Krommyda et al. (2015) studied an inventory control problem in which demand was satisfied using two mutually substitutable products. Their aim was to determine the order quantity for each product that maximizes the joint profit function.

Seyedhoseini et al. (2015) applied queuing theory to propose a mathematical model for inventory systems with substitute flexibility. (Rashid et al. 2015) also considered a location-inventory model. To prepare a stochastic inventory model, they used bi-level Markov process. Considering the effectiveness of queuing theory in inventory problems, we have also used queuing theory to develop a stochastic stock control model.

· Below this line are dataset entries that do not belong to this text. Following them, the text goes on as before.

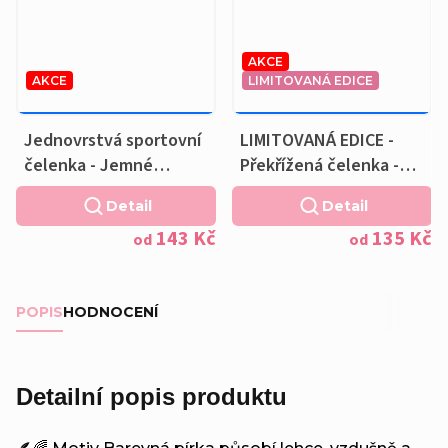
AKCE
AKCE
LIMITOVANÁ EDICE
179 KČ
–20 %
169 KČ
–20 %
OD
OD
Jednovrstvá sportovní
LIMITOVANÁ EDICE -
čelenka - Jemné
Překřížená čelenka -
květiny
STŘÍBRNÁ PÍRKA NA
Detail
Detail
MODRÉ
143 Kč
135 Kč
od
od
POPIS
HODNOCENÍ
Detailní popis produktu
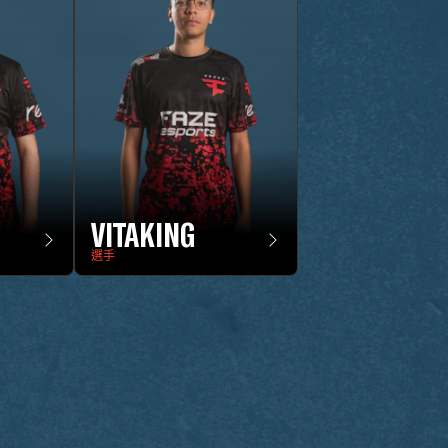
VITAKING
選手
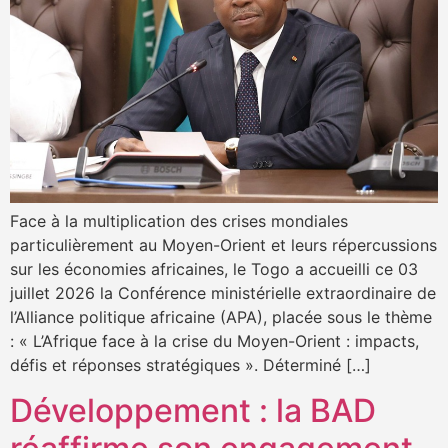
Face à la multiplication des crises mondiales
particulièrement au Moyen-Orient et leurs répercussions
sur les économies africaines, le Togo a accueilli ce 03
juillet 2026 la Conférence ministérielle extraordinaire de
l’Alliance politique africaine (APA), placée sous le thème
: « L’Afrique face à la crise du Moyen-Orient : impacts,
défis et réponses stratégiques ». Déterminé […]
Développement : la BAD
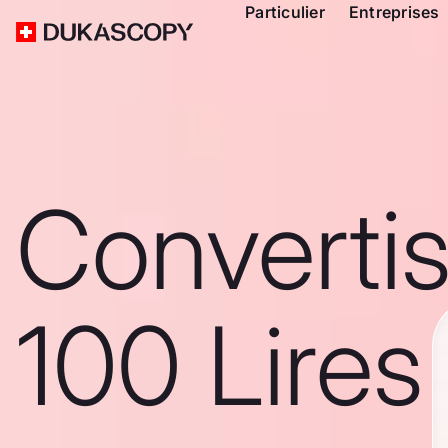
Particulier
Entreprises
Converti
100 Lires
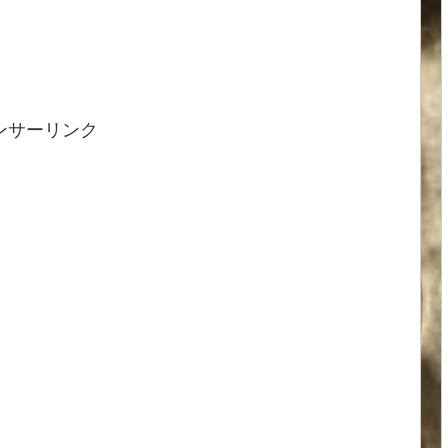
ンサーリンク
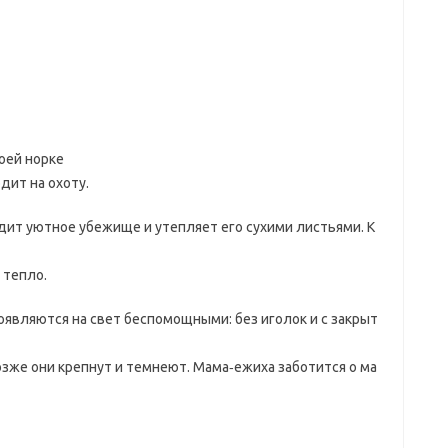
воей норке
дит на охоту.
дит уютное убежище и утепляет его сухими листьями. К
 тепло.
оявляются на свет беспомощными: без иголок и с закрыт
озже они крепнут и темнеют. Мама‑ежиха заботится о ма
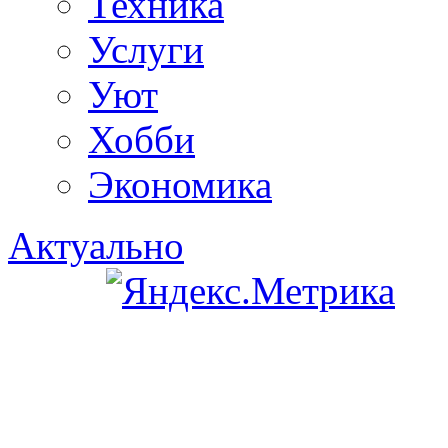
Техника
Услуги
Уют
Хобби
Экономика
Актуально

As demonstrated in Table 1, there are some researchers who considered (R, Q) policy in stochastic programming. However, some of them did not consider multi-item inventory, and some of them did not consider production inventory. Also, few researchers have analyzed their model with queuing theory. Hence, we propose a mathematical model for the production-inventory problem in the stochastic environment.

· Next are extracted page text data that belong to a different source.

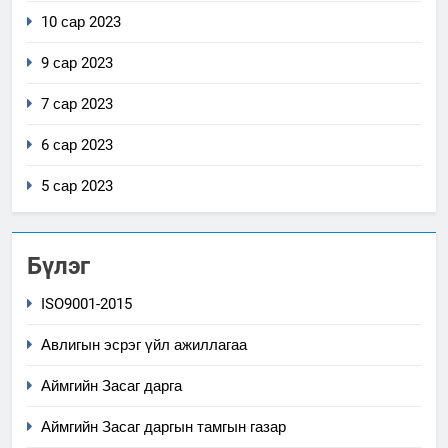
10 сар 2023
9 сар 2023
7 сар 2023
6 сар 2023
5 сар 2023
Бүлэг
ISO9001-2015
Авлигын эсрэг үйл ажиллагаа
Аймгийн Засаг дарга
Аймгийн Засаг даргын тамгын газар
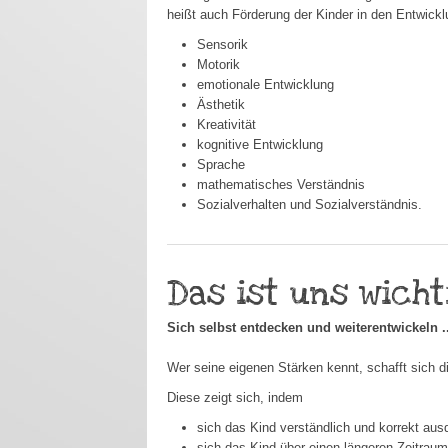
heißt auch Förderung der Kinder in den Entwick
Sensorik
Motorik
emotionale Entwicklung
Ästhetik
Kreativität
kognitive Entwicklung
Sprache
mathematisches Verständnis
Sozialverhalten und Sozialverständnis.
Das ist uns wichtig
Sich selbst entdecken und weiterentwickeln ..
Wer seine eigenen Stärken kennt, schafft sich d
Diese zeigt sich, indem
sich das Kind verständlich und korrekt aus
sich das Kind über einen längeren Zeitrau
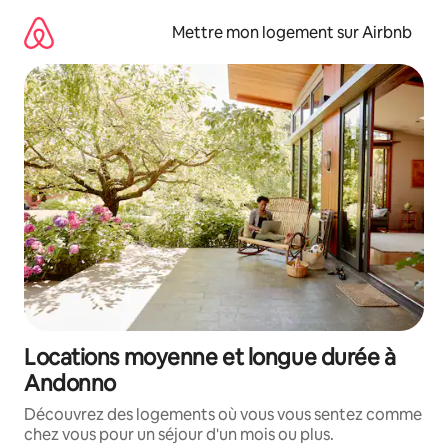
Aller
directement
Mettre mon logement sur Airbnb
au
contenu
Locations moyenne et longue durée à
Andonno
Découvrez des logements où vous vous sentez comme
chez vous pour un séjour d'un mois ou plus.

Table 1 Literature of the stochastic inventory and production inventory

Model development

In this section, first, the proposed model is developed. Then, it is extended for the multi-item production-inventory system. Afterward, a new algorithm is proposed to solve the model. As for notifications, parameters are described as follows:

r	Reorder level	(I,J)	State for I inventory and being at mood of J
R	Optimal level	π I,J	Steady-state probability of state (I, J)
D	Demand	S	Amount of shortage
μ	Service rate	M	Number of product types
SE	Setup cost	C i,I	Holding costs
C i,S	Shortage costs	r i	Reorder level for product i
π r+1,D,i	Steady-state probability of being in state (r+1, D) for product i	R i	Optimal level for product i

Model description

In this paper, a historical production-inventory model is developed. Moreover, a new stochastic multi-item production-inventory model in which shortages have been considered lost sales is proposed. In this strategy, the production cycle starts when the manufacturer’s inventory falls to or below the reorder point r and stops when its on-hand inventory reaches its optimal level R.

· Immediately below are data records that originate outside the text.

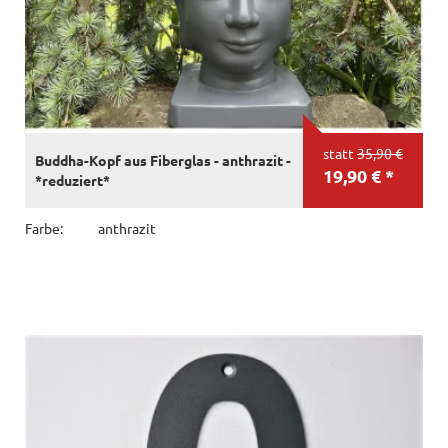
statt
35,90 €
Buddha-Kopf aus Fiberglas - anthrazit -
19,90 € *
*reduziert*
Farbe:
anthrazit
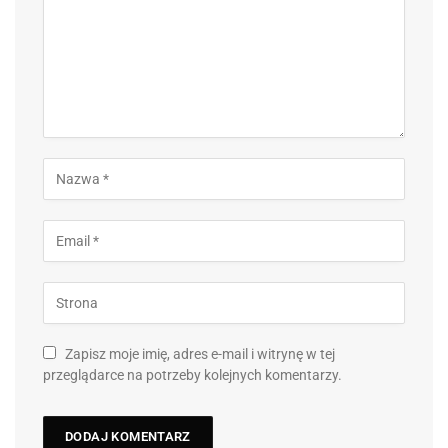
Zapisz moje imię, adres e-mail i witrynę w tej
przeglądarce na potrzeby kolejnych komentarzy.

Inspired by Sapna Isotupa (2006) who developed a stochastic inventory model for (R, Q) systems, we also developed a new stochastic model for the historical production-inventory model. Thus, the customers’ arrival is assumed to be Poisson distribution with rate of D, and production time is negative exponentially distribution with rate of μ. Also, it has been assumed that if one type of products is not under production, its production capacity would equally divide to the other products. To achieve a comprehensive model, queuing theory is employed to describe the inventory system. The transition diagram for this model is illustrated in Fig. 2.

Fig. 2

Transition diagram for a product in the proposed model

For this diagram, states of the system have been decomposed into two sets: A and B. In set A, the system is in production mode and in set B system in demand mode; in demand mode, no production would occur. Also, states of the system are represented by (I, J), where I ∊ {0, 1, …, R} demonstrates the level of inventory and J ∊ {P, D} demonstrates the mode of the system. Henceforth, let π _i,j denote the steady-state probability of state (I, J). For this queue, three lemmas are proposed to set steady-state probabilities.

Lemma 1

Steady-state probabilities in terms of state \(\pi_{R - 1,P}\) for the system can be calculated as follows:

$$\pi_{R - 2,P} = \left( {\frac{\mu + D}{\mu }} \right) \times \pi_{R - 1,P} ,$$

(1)

$$\pi_{R - l,P} = \left( {\mathop \sum \limits_{j = 0}^{l - 3} \left( {\frac{D}{\mu }} \right)^{j} } \right) + \left( {\frac{D + \mu }{\mu }} \right) \times \left( {\frac{D}{\mu }} \right)^{l - 2} \times \pi_{R - 1,P} \quad \forall l \in (3, \ldots ,R - r),$$

(2)

$$\pi_{r - k,P} = \left( {\frac{D}{\mu }} \right)^{k} \times \left( {\mathop \sum \limits_{j = 0}^{R - r - 3} \left( {\frac{D}{\mu }} \right)^{j} } \right) + \left( {\left( {\frac{D + \mu }{\mu }} \right) \times \left( {\frac{D}{\mu }} \right)^{R - r - 2} } \right) \times \pi_{R - 1,P} \quad \forall k \in (1, \ldots ,r),$$

(3)

$$\pi_{i,D} = \frac{\mu }{D} \times \pi_{R - 1,P} \quad \forall i \in (r + 1, \ldots ,R).$$

(4)

Proof

For a Markov process, Eq. 5 is true:

$$\mathop \sum \limits_{j = 1}^{N} \lambda_{jx} \times \pi_{j} = \mathop \sum \limits_{j = 1}^{N} \lambda_{xj} \times \pi_{x} ,$$

(5)

where N is the number of all steady states, and λ _jx is the probability rate from state j to state x.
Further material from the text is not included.